I read another paragraph from my softbound copy. “They [the Spanish] were always very polite at first, and it amused them very much that I should be an American. Somehow it was taken for granted that an American could not have aficion [passion for bullfighting]. He might simulate it or confuse it with excitement, but he could not really have it.”

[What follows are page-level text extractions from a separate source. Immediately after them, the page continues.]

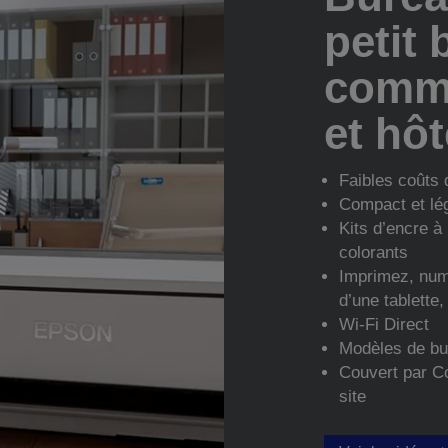
petit 
comme
et hôt
Faibles coûts 
Compact et lég
Kits d’encre 
colorants
Imprimez, numé
d’une tablette
Wi-Fi Direct
Modèles de bu
Couvert par Co
site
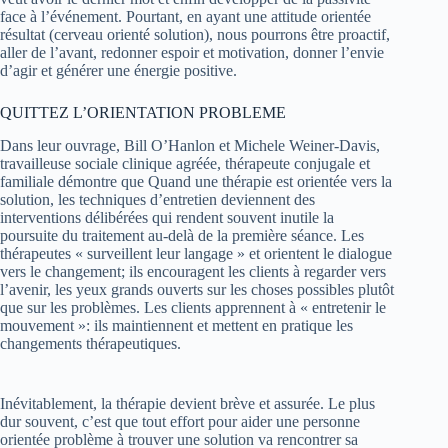
face à l’événement. Pourtant, en ayant une attitude orientée
résultat (cerveau orienté solution), nous pourrons être proactif,
aller de l’avant, redonner espoir et motivation, donner l’envie
d’agir et générer une énergie positive.
QUITTEZ L’ORIENTATION PROBLEME
Dans leur ouvrage, Bill O’Hanlon et Michele Weiner-Davis,
travailleuse sociale clinique agréée, thérapeute conjugale et
familiale démontre que Quand une thérapie est orientée vers la
solution, les techniques d’entretien deviennent des
interventions délibérées qui rendent souvent inutile la
poursuite du traitement au-delà de la première séance. Les
thérapeutes « surveillent leur langage » et orientent le dialogue
vers le changement; ils encouragent les clients à regarder vers
l’avenir, les yeux grands ouverts sur les choses possibles plutôt
que sur les problèmes. Les clients apprennent à « entretenir le
mouvement »: ils maintiennent et mettent en pratique les
changements thérapeutiques.
Inévitablement, la thérapie devient brève et assurée. Le plus
dur souvent, c’est que tout effort pour aider une personne
orientée problème à trouver une solution va rencontrer sa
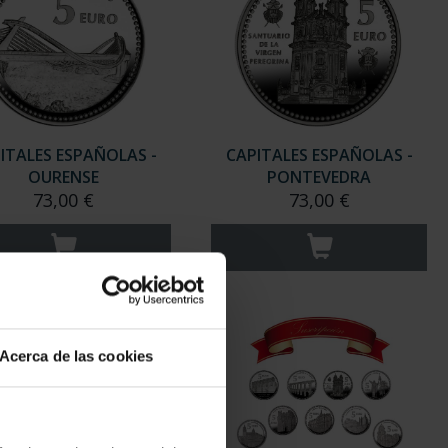
ITALES ESPAÑOLAS -
CAPITALES ESPAÑOLAS -
OURENSE
PONTEVEDRA
73,00 €
73,00 €
Acerca de las cookies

The scene seems to paint an allegory for the incredulity other nations feel towards what has proven our not only recent acceptance of, but our recent passion for rhetoric; the captured incredulity, I am aware, will, along with brown stone architecture and superior seafood be a force present where a year ago my math teacher, who returned with two Picasso pigeon prints for his daughters respective rooms, managed to vacation undisturbed. It is shocking to the world that we, the simultaneous parent of and posterchild for liberty should have fallen so low as to condone such a sport.
My sister stands from the table. Offers me a cup of coffee, which I decline. My mind is buzzing already, an effect produced of what has been upwards of six months' reverberation of the pounding of hooves. “It’s fine,” I say, after having perused the document, though it is not. The hooves make a sharp sound, like splitting wood, or tap shoes on a hollow black-box stage on which their dance falls dense.
“It’s an abortion, right?” she asks me. “The operation.”
“Read the story,” I say, because now I am sad, sad and not angry because anger, which is an individual thing, has fled to leave behind an emptiness, the kind of solemnity reserved instead to empty trenches and silent soccer fields.
"Shmoop says it is," she says, having acquired the website's confirmation.
She has titled her essay, corrected the lowercase 'r' in 'report,' and I am remembering, because of the hoove-sounds, a Wikipedia page I came across last week which chronicled China's instillation of a brass bull, a sculpture birthed from the same set of hands, similar, though ruddier metal than that responsible for our Wall Street standard. I return to the page as she compares what small familiarity she has acquired with the story with the plot supplied her by Sparknotes.
The sculpture, which stands in Shanghai’s Bund Square, became so popular that guards and ropes were established at its perimeter to dissuade those who wished to touch the instillation. These efforts proved futile. “Eventually,” explains the report, “the cordoning was discontinued due to the strong public desire to be close to the bull,” and I think how the reporting seems, as reporting sometimes does, to mean a good deal more than is printed.
The sound of the hooves continues, but it is the weekend, and my yellow legal pad is upstairs on my desk, and I am tired at this point, as even the journalists with more retractable high school mile times must now be. Though I am certain that for much of the crowd “the fiesta was going on,” I find myself flipping to the place in the novel where Robert Cohn, a lanky, intellectual character who once boxed at Princeton, a character whom the other characters vehemently dislike but who I find moral and so quite admire, retires himself from the buzz of the procession to a cool and dark hotel room.
The phrase “discontinued due to the strong public desire” hums in my head with the intensity the cognac must hummed with Cohn as he laid on the cool low bed, nursing, or trying to nurse his mind in that room where the shades on the terrace were open to the street sounds below. The printer is also humming, and humming loud, but it is cool in the place Cohn retires. I stop to catch my breath.